Reynolds v. Wade

241 F.2d 208 | 9th Cir. | 1957

CHAMBERS, Circuit Judge.

This is more about when is a judgment a judgment.1

In this case the district judge filed an opinion on March 26, 1956. The conclusion of his opinion was that the complaint did not state a cause of action. The ultimate sentence of the opinion was: “The motion for dismissal is granted and the case dismissed.” That is “judgment talk,” at least.

Then on April 18, 1956, a separate paper called “Judgment and Decree” was signed and filed by the trial judge. This latter instrument goes beyond the opinion of March 26 and decrees that the “defendant recover attorney fees in the amount of $250.00.” As to plaintiff’s complaint, this purported judgment says: “It is hereby ordered, adjudged and decreed that the complaint be and it is hereby dismissed for the reasons stated in the court’s opinion of March 26, 1956.”

Dismissal of a complaint, we have often held, does not constitute a final judgment. The court must take the next step and dismiss the action. We do not repeat the citations here.

At oral argument, the question arose as to whether the judgment language in the opinion of March 26 constituted a judgment. This court concluded that it should call for the civil docket entries made by the clerk of the district court. The docket entries have arrived.

The two pertinent entries nakedly say:
“Mar. 26 Opinion filed.
“April 23 Judgment filed and entered.”

We must now hold that there is no judgment whatsoever yet.

Rule 58, Fed.Rules Civ.Proc. 28 U.S.C.A. inter alia, says: “ * * * The notation of a judgment in the civil *678docket as provided by Rule 79(a) constitutes the entry of the judgment; and the judgment is not effective before such entry. * * * ”

' Rule 79(a) as to the civil docket recites that judgments shall be noted therein and specially says: “ * * * These notations shall be brief but shall show * * * the substance of each order or judgment of the court * * * ”

We do not reach here the question of how poor an entry •can be and still be a judgment.
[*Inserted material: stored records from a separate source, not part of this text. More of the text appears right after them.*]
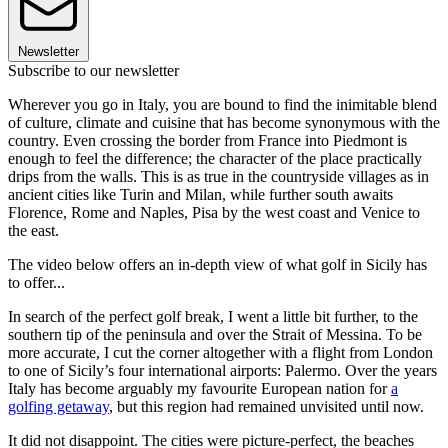
Newsletter
Subscribe to our newsletter
Wherever you go in Italy, you are bound to find the inimitable blend
of culture, climate and cuisine that has become synonymous with the
country. Even crossing the border from France into Piedmont is
enough to feel the difference; the character of the place practically
drips from the walls. This is as true in the countryside villages as in
ancient cities like Turin and Milan, while further south awaits
Florence, Rome and Naples, Pisa by the west coast and Venice to
the east.
The video below offers an in-depth view of what golf in Sicily has
to offer...
In search of the perfect golf break, I went a little bit further, to the
southern tip of the peninsula and over the Strait of Messina. To be
more accurate, I cut the corner altogether with a flight from London
to one of Sicily’s four international airports: Palermo. Over the years
Italy has become arguably my favourite European nation for
a
golfing getaway
, but this region had remained unvisited until now.
It did not disappoint. The cities were picture-perfect, the beaches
A docket entry that doesn’t even say who won, surely cannot qualify. The substance of a judgment just is not in this docket. United States v. Cooke, 9 Cir., 215 F.2d 528, is apposite, but the facts here are really more like the situation where the clerk has written nothing.

No doubt, in entering the substance of some long judgments, considerable skill is required to keep within the sidelines of “brief” and “substance.” “Substance” is mandatory in the docket. Brevity may be directory. The latter we do not decide. But in this case there was only a simple disposition to be made. This never reached the docket.

Before closing, returning to the opinion of March 26, it is suggested that trial courts should observe caution to avoid in opinions language which speaks in the present tense and contains words of judgment if the words are not intended to be presently operative or subject to the construction of a direction to enter.

Further, we think we should note that the civil docket here shows no compliance with Rule 77(d). If the clerk gave notice to anyone of the entry of the purported judgment, the docket does not show it. However, we have no question for decision involving that point.

Inasmuch as no judgment was entered in the trial court, the only jurisdiction this court has is to dismiss the appeal.

This, we do.

See Cedar Creek Oil & Gas Co. v. Fidelity Gas Co., 9 Cir., 238 F.2d 298.